Je n’ai pas de boutique mais suis installée dans l’ancienne cantine scolaire de Saint-Maurice-Les-Charencey, où J’ai choisi de commercialiser mes pâtés en croûte en vente directe. Les gens m’appellent parce qu’ils ont un projet en tête, un anniversaire, un mariage… parfois on me demande de dessiner les armoiries d’une famille. Je les vends aussi parfois sur le marché de Mortagne au Perche le samedi matin avec l’éleveur avec lequel je travaille.

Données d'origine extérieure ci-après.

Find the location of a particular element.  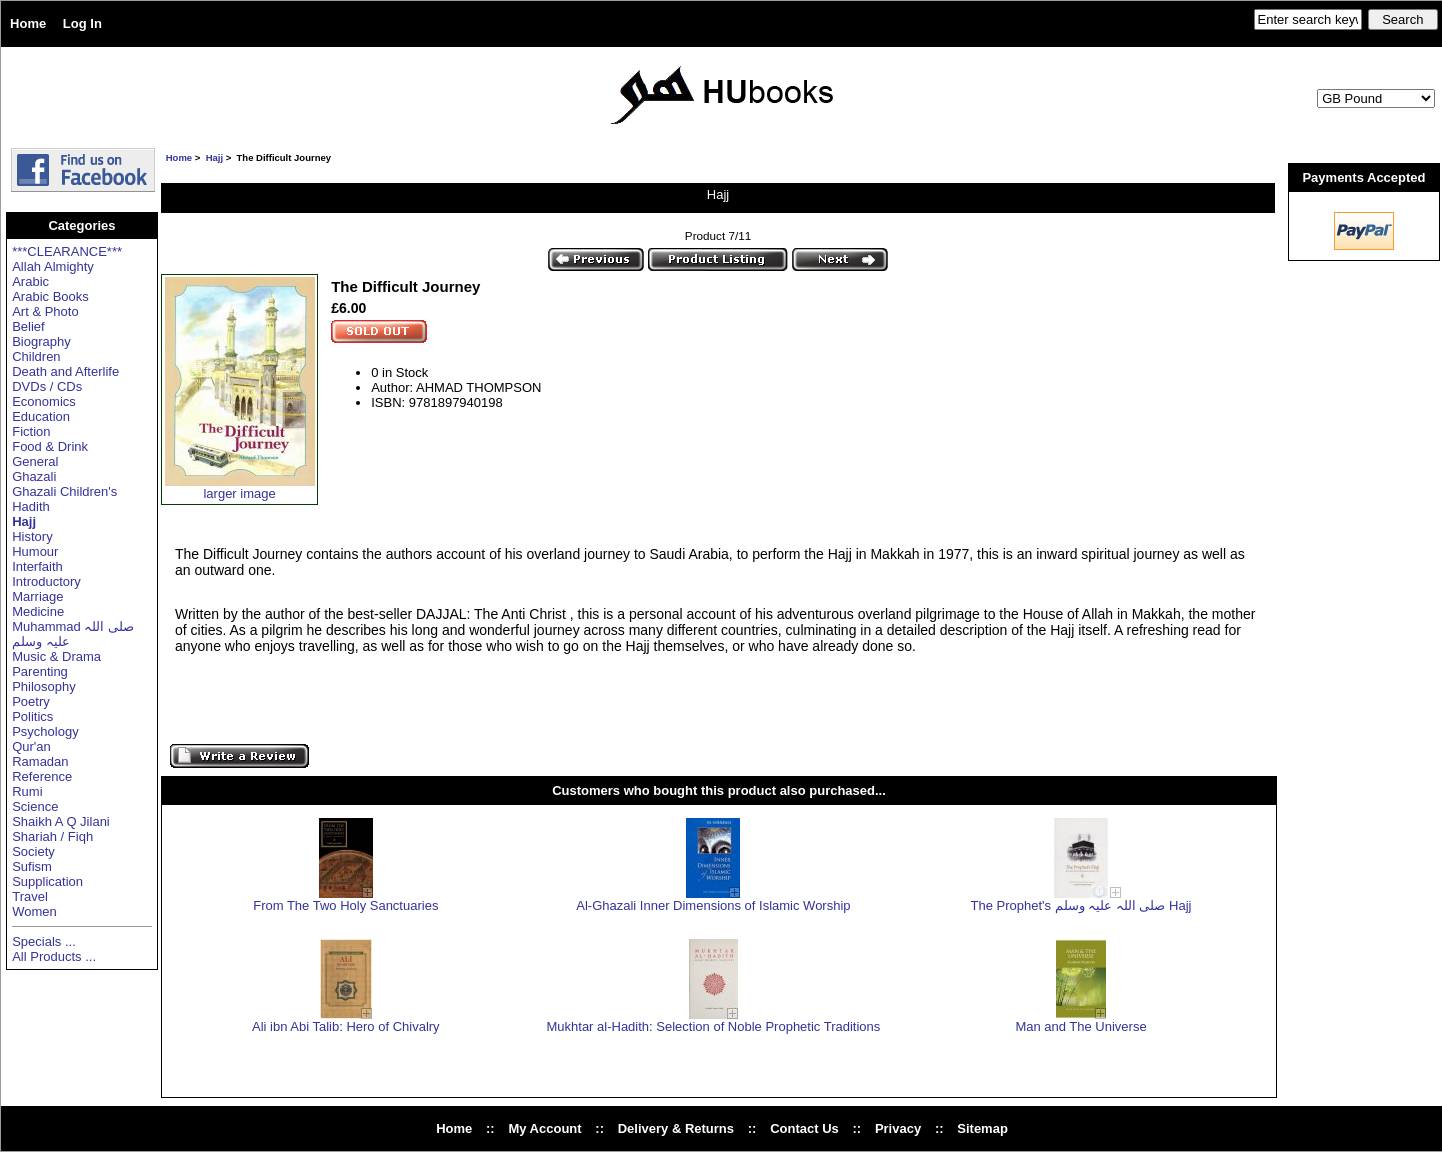

Reference is located at coordinates (42, 776).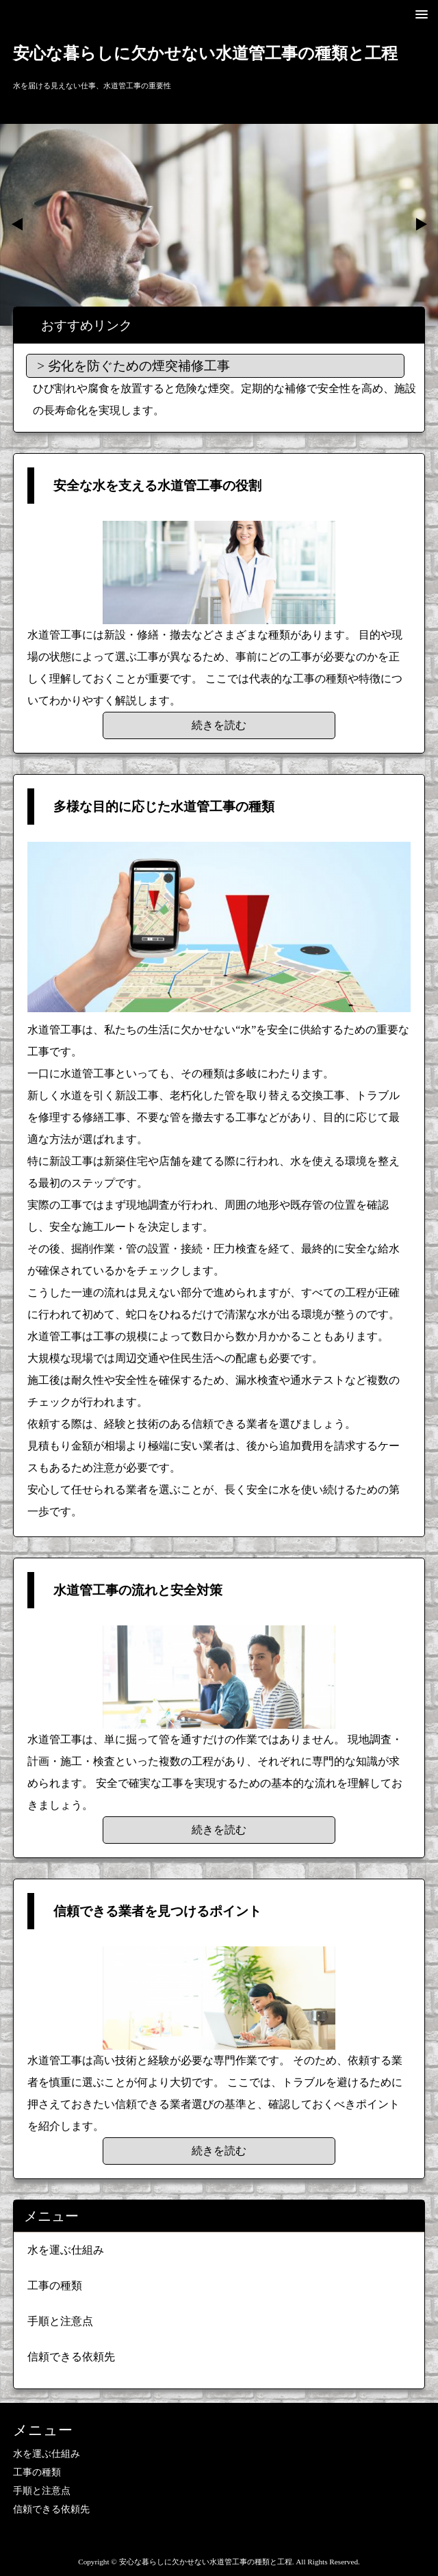 The width and height of the screenshot is (438, 2576). What do you see at coordinates (420, 224) in the screenshot?
I see `Next` at bounding box center [420, 224].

Si on n’est pas dans le Perche, on peut retrouver les produits sur Pourdebon.com. Chronofresh vient chercher les pâtés en croûte le jeudi matin et le vendredi matin, ils sont livrés partout en France, directement au consommateur.
Quel soin accordez-vous au sourcing des produits que vous cuisinez ?
Dans mon passé de cuisinière, j’ai travaillé avec des cheffes et des chefs qui avaient une notion très précise des produits. J’ai cherché tout de suite pour mon pâté en croûte, celui qui m’a permis de participer à la finale du Championnat du Monde, en 2021, un porc de plein air. C’était mon pré-requis. J’ai trouvé dans le Perche un éleveur de cochons de Bayeux, une race rustique élevée au près toute l’année. Ils sont abattus entre seize et vingt mois. Ceux qu’on trouve communément sur nos étals vivent en moyenne quatre mois. C’est un vrai bon cochon, une belle matière première.J’utilise aussi la Poularde de Culoiseau, un très beau produit que j’ai découvert quand je travaillais avec Alain Passard.
Ce sourcing permet de mettre en avant le goût des ingrédients. J’utilise assez peu d’épices, peu d’alcools forts non plus. Mes pâtés en croûte sont finalement assez simples dans leur composition. Parfois j’aime bien mettre du foie, du coeur de cochon, des abats, de la langue, des choses comme ça. Ce qui caractérise mes pâtés en croûte c’est aussi l’assaisonnement un peu tonique sur le poivre. J’aime bien quand c’est relevé. Et je fais une gelée naturelle, c’est mon régal. Je démarre un jus de viande de cuisinier, dans lequel je mets plein d’os, de pieds de cochon, de pieds de veau, de couenne, de groins, pour que la gelée soit naturelle. Je n’ajoute casi pas de poudre de gélatine. Quand la gelée fond à la chaleur du palais, c’est le signe d’une très bonne gelée naturelle.
Fut un temps, le pâté en croûte c’était une recette où on utilisait les bas morceaux, les parures du cochon. Pour mes pâtés en croûte, je choisis les parties nobles comme l’échine ou la poitrine. Je fais aussi attention à ne pas y mettre d’additifs, en particulier de sels nitrités. Ils donnent une jolie couleur mais le goût ne me plait pas, et on n’en a pas besoin dans notre alimentation. C’est comme le jambon : il est très bon sans sel nitrité. C’est vrai, ça le rend rose, mais les princesses ne sont pas toutes roses et les cochons non plus quand ils cuisent. Ils sont un peu pâles mais c’est comme ça que j’aime la charcuterie et je fais attention à ne pas tomber dans ce piège des sels nitrités.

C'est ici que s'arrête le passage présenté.